Here you go Terry, put together from my resent research:

ALLISON ENGINED MUSTANGS

NA-73X
One of a kind prototype. Short, narrow carb intake and variable radiator intake. no guns, but holes for two under nose guns and three in each wing. Looked pretty much like the early Mustang I's with the short carb intake.

XP-51 = Mustang I
Two Mustang I's from early in the RAF order were supplied to the USAAC as XP-51's. The early ones has a shorter carb intake which was later changer to the longer ones. They also had variable radiator intake and bulged fairings that the under nose guns came out of. Guns were two .50 cal under the nose and one .50 and two .30 in each wing. One XP-51 is on display at the Air Adventure Museum in Oshkosh Wisconsin.

P-51 = F-6A = Mustang Ia
Straight, narrow(when viewed from above) carb intake and variable radiator intake.
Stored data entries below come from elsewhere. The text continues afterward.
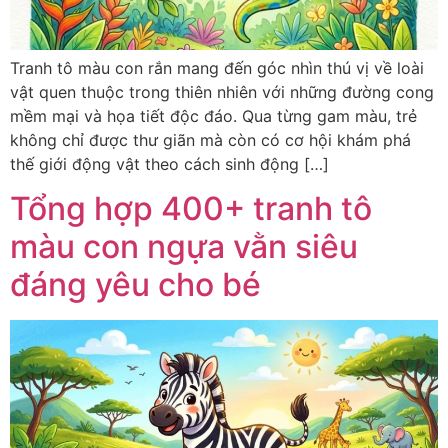
Tranh tô màu con rắn mang đến góc nhìn thú vị về loài
vật quen thuộc trong thiên nhiên với những đường cong
mềm mại và họa tiết độc đáo. Qua từng gam màu, trẻ
không chỉ được thư giãn mà còn có cơ hội khám phá
thế giới động vật theo cách sinh động […]
Tổng hợp 400+ tranh tô
màu con ngựa vằn siêu
đáng yêu cho bé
Two 20mm cannon in each wing and no under nose guns.

A-36
No RAF version although one supplied to them for evaluation
Dive bomber version with dive breaks on upper and lower surfaces of wings. Carb intake wider with straight sides when viewed from above. Two .50 cal in each wing plus two .50's under the nose with out the bulged fairing. Fixed radiator intake, although of a different design than in the Merlin Mustangs.

P-51A = F-6B = Mustang II
Wide carb intake with curved sides when viewed from above as in the A-36. Fixed radiator intake also the same as The A-36. Two .50 cal guns in each wing. No under nose guns.